大手メディアのネットニュースでも増える「通せんぼ広告」
連載と言いつつ、1年ぶりの寄稿となってしまいましたが、どうしても「Advertimes」で広告界の皆さんに訴え、考えてほしいことがあり書きます。
突然ですが「広告は民主主義を支えている」と言われて皆さんどう思うでしょう。広告と民主主義なんて関係ないでしょ。そう笑う人も多いでしょう。私も最近までそうでした。
でもみなさん、いまネットがおかしなことになっていると思いませんか?かなり危機的な状況ではないか。それをはっきり思い知らされたのが、2月27日に電通が発表した「2023年日本の広告費」でした。
毎年恒例の、メディア別に広告費を集計して発表する、日本のメディアを考える上で重要なデータです。今年は広告費全体が史上最高の7兆3167億円、中でもインターネット広告費は3兆3330億円で前年比7.8%増。
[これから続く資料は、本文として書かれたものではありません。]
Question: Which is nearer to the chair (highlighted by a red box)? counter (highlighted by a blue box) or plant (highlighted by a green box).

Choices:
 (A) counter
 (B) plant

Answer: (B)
相変わらずネット広告の成長が広告業界全体を牽引していて、いい傾向ですね?
ところが、「新聞デジタル」「雑誌デジタル」に目を向けて驚きました。電通の「日本の広告費」にはインターネット広告費の中に「マス四媒体由来の広告費」の分類ができ、旧来のマスメディアのデジタル版の広告費を示すようになりました。金額は小さいけれど、それぞれ毎年着実に成長。新聞雑誌でいうと紙媒体の広告費が下がっているのを、今後はデジタル版の広告収入でカバーできるようになるかが注目でした。落ち込みの何割かカバーできれば新聞や雑誌も新しい形でメディアとして継続できると期待できます。
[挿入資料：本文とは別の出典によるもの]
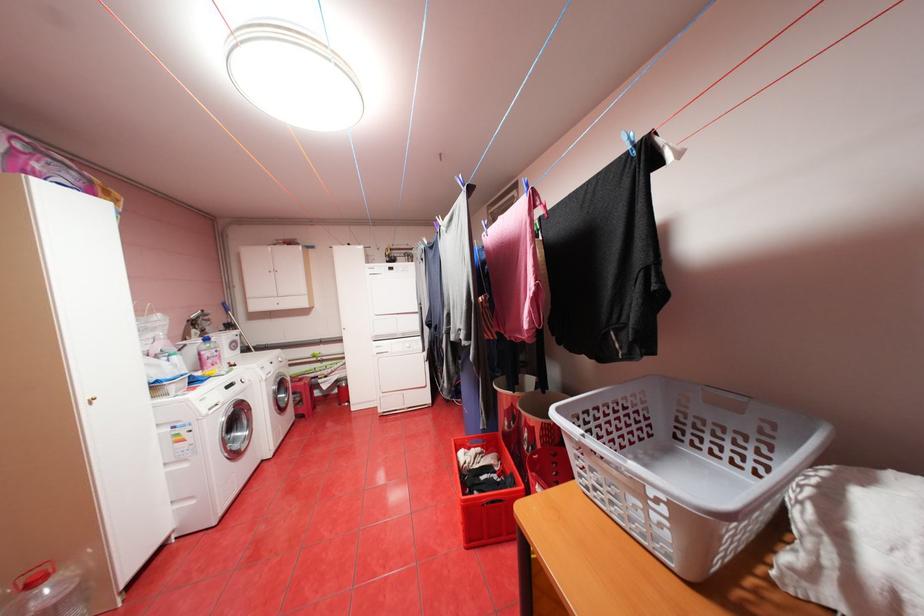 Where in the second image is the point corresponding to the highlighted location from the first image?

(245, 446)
ところが、2023年の「新聞デジタル」は前年の221億円から208億円へとダウンしていたのです。雑誌デジタルは611億円で前年の610億円から横ばい。一体何が起きているのかと愕然としました。
だって、ネット広告全体は相変わらずの成長基調。その一部である新聞雑誌のデジタル版は同じように伸びるはずです。それが雑誌は横ばい。新聞に至っては下がった。何かの異変が起こっている気がします。
実はこの1年くらい、気になっていたことがあります。新聞や雑誌のデジタル版の広告表示が劣化しているように思えました。いや、言っちゃ悪いけどひどいもんです。1ページにいくつもの広告が表示され、どれが記事の本文かわからないなんてもう当たり前。ページをめくったら画面を覆う広告が出てきて通せんぼされてるみたいです。「読むなということか?」と言いたくもなります。
当初は芸能ネタなどライトな話題を扱うメディアで見られましたが、最近は比較的硬派なメディアでもどんどん広告表示がひどくなっています。新聞は比較的まともだと思っていましたが、先日はついに大手新聞のサイトでニュース記事を読んでいたら「通せんぼ広告」が表示されました。新聞がこれやっちゃダメでしょう。その新聞の記事はもう2度と開かないと決めました。
広告の表示形式は、メディアの信頼性と一体です。記事を優先させるのがメディアの本筋。報道を標榜する新聞のようなメディアが広告を優先させるなら、もうその新聞は信頼を放棄したも同然です。読者への裏切りと言っていいでしょう。
「2023年日本の広告費」を見た時、そうなった背景が理解できました。ひどい広告表示は、新聞デジタルの悲鳴だったのだと。やりたくなくても、ああいう広告表示に手をつけてしまうほど売上が落ちていた、ということだと思います。でも、だからって無駄です。広告売上が上がるどころか、読者が離れていってしまいます。苦し紛れなことをして、結果は逆に働いているのです。新聞業界の皆さんは今一度考え直してほしいものです。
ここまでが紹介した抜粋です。